Stored data:
——————————
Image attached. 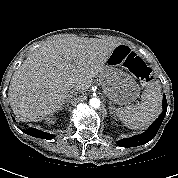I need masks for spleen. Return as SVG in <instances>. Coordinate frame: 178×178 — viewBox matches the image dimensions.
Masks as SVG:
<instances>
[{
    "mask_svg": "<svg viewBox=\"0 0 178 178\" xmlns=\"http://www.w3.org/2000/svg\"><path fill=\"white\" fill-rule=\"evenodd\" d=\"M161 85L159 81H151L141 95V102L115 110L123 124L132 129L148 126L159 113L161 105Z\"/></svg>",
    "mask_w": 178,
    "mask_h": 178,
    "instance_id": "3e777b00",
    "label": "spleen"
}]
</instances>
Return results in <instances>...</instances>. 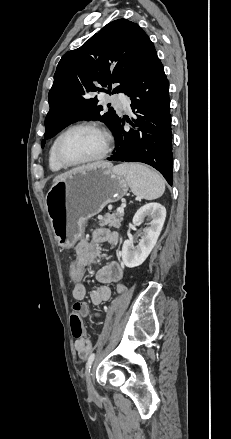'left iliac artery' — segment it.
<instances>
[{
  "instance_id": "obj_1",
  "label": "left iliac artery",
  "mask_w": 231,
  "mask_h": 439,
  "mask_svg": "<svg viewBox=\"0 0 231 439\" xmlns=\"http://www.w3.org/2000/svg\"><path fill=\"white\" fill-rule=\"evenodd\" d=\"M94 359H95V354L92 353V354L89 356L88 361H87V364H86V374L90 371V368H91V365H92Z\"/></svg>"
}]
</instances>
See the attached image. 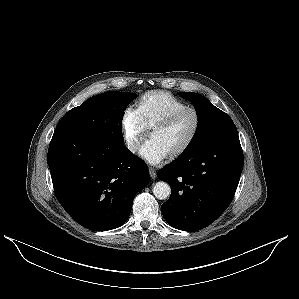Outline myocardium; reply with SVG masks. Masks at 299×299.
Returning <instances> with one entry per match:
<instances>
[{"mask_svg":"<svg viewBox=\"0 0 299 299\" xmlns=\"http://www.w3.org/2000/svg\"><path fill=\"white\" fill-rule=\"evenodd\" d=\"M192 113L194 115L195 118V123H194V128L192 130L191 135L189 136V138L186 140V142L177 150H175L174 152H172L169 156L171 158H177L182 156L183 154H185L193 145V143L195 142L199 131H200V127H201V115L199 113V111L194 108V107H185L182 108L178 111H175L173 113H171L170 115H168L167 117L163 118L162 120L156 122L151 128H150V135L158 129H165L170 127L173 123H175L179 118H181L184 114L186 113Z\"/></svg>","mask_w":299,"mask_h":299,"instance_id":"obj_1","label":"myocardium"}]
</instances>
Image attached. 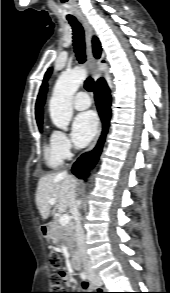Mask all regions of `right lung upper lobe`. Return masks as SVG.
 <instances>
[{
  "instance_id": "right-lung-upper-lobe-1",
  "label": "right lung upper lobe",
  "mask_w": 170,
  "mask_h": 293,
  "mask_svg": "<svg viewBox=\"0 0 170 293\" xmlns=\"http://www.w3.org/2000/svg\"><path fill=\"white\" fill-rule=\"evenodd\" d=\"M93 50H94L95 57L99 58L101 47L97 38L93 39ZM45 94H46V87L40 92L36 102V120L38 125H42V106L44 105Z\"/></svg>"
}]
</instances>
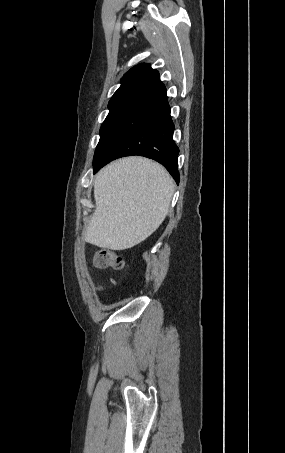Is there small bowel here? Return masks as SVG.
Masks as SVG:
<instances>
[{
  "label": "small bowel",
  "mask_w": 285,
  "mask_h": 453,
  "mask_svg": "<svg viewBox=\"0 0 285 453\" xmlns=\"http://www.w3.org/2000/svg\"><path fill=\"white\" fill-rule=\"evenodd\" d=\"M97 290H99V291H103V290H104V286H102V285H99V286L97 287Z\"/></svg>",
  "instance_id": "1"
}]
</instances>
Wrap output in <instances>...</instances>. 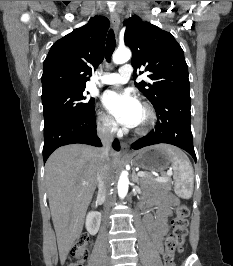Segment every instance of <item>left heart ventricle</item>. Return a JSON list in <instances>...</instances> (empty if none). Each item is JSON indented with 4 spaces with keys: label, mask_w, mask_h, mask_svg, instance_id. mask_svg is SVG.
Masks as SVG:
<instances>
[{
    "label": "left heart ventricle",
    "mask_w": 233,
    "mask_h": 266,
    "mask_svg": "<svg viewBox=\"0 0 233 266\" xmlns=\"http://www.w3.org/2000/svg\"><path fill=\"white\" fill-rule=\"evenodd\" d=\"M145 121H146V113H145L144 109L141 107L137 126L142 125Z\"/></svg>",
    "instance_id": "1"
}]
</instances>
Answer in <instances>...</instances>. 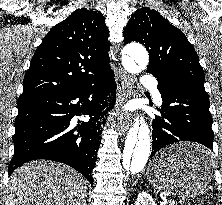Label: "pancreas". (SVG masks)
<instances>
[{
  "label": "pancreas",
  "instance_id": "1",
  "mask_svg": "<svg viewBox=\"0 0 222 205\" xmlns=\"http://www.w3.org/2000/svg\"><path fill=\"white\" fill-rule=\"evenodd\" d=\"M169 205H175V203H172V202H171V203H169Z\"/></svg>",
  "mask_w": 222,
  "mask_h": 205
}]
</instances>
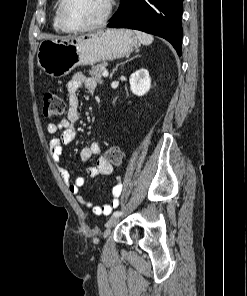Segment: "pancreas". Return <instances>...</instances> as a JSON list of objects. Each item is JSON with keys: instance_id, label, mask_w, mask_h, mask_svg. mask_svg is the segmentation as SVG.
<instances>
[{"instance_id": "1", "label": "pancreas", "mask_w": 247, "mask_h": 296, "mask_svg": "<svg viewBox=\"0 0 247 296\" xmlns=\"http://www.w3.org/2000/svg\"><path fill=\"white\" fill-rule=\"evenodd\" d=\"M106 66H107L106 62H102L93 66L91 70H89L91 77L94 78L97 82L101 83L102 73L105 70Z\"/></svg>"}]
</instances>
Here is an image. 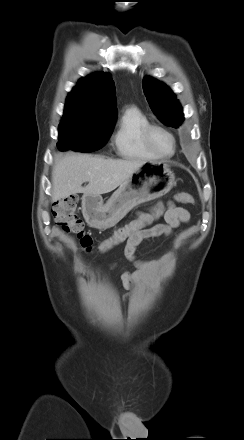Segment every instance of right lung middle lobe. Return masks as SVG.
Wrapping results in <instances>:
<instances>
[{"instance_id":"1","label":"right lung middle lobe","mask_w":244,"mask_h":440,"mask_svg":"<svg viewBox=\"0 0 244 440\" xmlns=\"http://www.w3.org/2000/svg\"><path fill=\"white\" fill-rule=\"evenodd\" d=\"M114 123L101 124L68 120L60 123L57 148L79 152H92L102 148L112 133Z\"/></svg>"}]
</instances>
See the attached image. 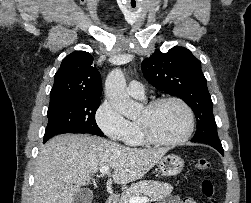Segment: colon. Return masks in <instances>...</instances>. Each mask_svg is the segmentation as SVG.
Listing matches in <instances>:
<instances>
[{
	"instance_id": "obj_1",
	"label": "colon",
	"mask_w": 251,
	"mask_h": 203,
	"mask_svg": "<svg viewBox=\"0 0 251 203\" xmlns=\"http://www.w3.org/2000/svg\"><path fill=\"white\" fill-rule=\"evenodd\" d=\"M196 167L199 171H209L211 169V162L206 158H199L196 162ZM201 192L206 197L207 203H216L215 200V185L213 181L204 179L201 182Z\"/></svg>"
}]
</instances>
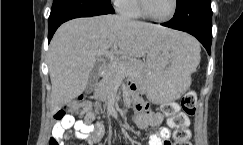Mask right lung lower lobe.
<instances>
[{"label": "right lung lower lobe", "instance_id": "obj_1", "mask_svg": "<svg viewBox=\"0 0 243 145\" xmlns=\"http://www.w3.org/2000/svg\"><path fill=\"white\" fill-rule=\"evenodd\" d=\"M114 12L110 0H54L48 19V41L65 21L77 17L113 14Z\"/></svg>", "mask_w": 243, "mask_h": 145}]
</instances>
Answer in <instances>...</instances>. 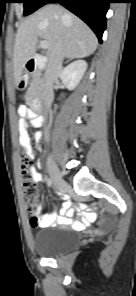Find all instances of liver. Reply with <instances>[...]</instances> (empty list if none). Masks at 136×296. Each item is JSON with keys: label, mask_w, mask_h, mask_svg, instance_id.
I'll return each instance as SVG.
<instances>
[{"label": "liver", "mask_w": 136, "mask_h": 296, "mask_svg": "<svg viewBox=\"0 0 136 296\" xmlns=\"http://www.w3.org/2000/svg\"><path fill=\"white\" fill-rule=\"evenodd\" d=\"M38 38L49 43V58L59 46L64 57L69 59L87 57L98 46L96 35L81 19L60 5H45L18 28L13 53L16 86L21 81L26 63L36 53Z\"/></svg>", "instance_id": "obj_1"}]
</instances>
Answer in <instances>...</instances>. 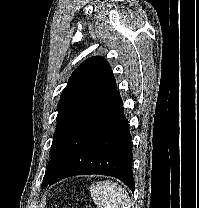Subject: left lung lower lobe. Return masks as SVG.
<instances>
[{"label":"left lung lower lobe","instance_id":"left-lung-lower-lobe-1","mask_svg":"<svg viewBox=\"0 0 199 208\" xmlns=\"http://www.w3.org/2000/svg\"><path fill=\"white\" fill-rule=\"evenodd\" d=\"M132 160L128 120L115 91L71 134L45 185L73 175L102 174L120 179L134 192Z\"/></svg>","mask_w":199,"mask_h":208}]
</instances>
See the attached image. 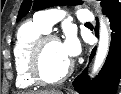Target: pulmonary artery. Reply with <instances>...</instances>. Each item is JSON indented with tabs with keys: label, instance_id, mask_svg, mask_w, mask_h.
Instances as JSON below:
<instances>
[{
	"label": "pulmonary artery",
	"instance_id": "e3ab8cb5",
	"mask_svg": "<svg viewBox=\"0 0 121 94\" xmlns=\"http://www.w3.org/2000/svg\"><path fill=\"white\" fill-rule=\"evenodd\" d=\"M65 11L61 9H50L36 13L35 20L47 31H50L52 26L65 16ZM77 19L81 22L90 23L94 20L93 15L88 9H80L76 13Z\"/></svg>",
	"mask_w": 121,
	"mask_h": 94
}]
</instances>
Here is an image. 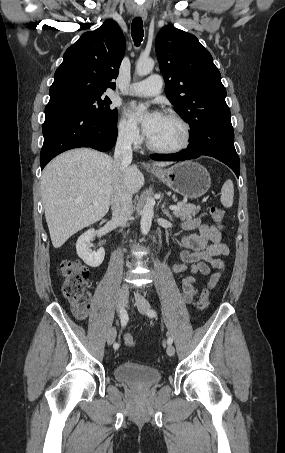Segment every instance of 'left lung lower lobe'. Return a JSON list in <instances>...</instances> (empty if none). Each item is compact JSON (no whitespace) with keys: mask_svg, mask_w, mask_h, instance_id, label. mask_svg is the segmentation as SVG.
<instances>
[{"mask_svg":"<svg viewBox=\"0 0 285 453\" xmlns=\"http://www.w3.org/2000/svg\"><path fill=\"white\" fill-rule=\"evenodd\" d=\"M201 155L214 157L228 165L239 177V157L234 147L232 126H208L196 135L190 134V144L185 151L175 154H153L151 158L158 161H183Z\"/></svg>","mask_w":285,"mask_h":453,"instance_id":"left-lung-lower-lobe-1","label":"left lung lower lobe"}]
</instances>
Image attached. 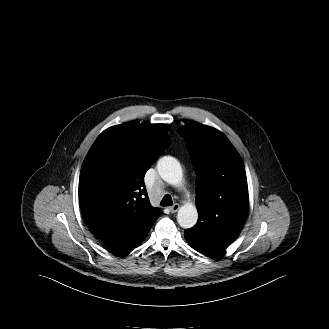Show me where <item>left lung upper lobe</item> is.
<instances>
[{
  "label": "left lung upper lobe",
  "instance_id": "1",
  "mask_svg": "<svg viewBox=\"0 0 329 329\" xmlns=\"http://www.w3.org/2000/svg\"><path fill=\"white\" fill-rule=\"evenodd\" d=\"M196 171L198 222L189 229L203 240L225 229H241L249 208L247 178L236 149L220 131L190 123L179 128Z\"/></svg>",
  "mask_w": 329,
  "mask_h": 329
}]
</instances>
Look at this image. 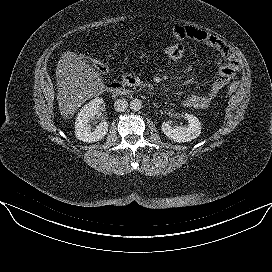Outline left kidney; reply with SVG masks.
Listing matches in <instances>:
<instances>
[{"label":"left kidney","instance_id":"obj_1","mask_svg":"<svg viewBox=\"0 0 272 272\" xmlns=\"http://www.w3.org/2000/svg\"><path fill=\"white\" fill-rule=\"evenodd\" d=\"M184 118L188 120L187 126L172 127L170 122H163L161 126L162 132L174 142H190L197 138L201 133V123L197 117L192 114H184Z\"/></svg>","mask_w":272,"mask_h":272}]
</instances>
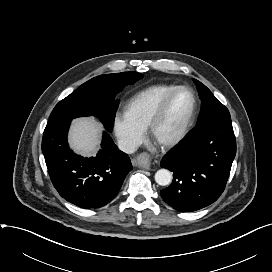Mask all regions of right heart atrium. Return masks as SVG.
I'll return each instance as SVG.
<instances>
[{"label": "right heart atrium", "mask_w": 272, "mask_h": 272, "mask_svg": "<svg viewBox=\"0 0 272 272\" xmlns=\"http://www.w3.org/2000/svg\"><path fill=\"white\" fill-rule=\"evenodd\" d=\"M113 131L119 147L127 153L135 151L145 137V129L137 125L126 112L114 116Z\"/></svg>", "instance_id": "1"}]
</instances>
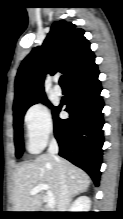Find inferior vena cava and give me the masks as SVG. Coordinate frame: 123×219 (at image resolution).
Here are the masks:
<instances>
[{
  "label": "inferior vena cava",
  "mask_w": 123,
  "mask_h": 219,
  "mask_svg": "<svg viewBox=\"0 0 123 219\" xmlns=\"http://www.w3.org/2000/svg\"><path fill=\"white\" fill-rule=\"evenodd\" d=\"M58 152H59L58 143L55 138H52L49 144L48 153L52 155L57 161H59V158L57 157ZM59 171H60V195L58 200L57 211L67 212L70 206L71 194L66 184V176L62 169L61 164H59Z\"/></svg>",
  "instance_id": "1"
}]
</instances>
——————————
Find "Mask all regions of right" in the entries, then reproduce that line and each line after it exactly, through the last one. Pictures do not go in.

Mask all regions of right heart atrium. Return masks as SVG.
I'll return each instance as SVG.
<instances>
[{"label": "right heart atrium", "mask_w": 272, "mask_h": 272, "mask_svg": "<svg viewBox=\"0 0 272 272\" xmlns=\"http://www.w3.org/2000/svg\"><path fill=\"white\" fill-rule=\"evenodd\" d=\"M113 131L119 147L127 153L135 151L145 137V129L137 125L126 112L114 116Z\"/></svg>", "instance_id": "1"}]
</instances>
Find inferior vena cava and give me the masks as SVG. Coordinate frame: 123×219 (at image resolution).
Here are the masks:
<instances>
[{
  "label": "inferior vena cava",
  "mask_w": 123,
  "mask_h": 219,
  "mask_svg": "<svg viewBox=\"0 0 123 219\" xmlns=\"http://www.w3.org/2000/svg\"><path fill=\"white\" fill-rule=\"evenodd\" d=\"M58 152H59L58 143L55 138H52L49 144L48 153L52 155L57 161H59V158L57 157ZM59 171H60V195L58 200L57 211L67 212L70 206L71 194L66 184V176L62 169L61 164H59Z\"/></svg>",
  "instance_id": "1"
}]
</instances>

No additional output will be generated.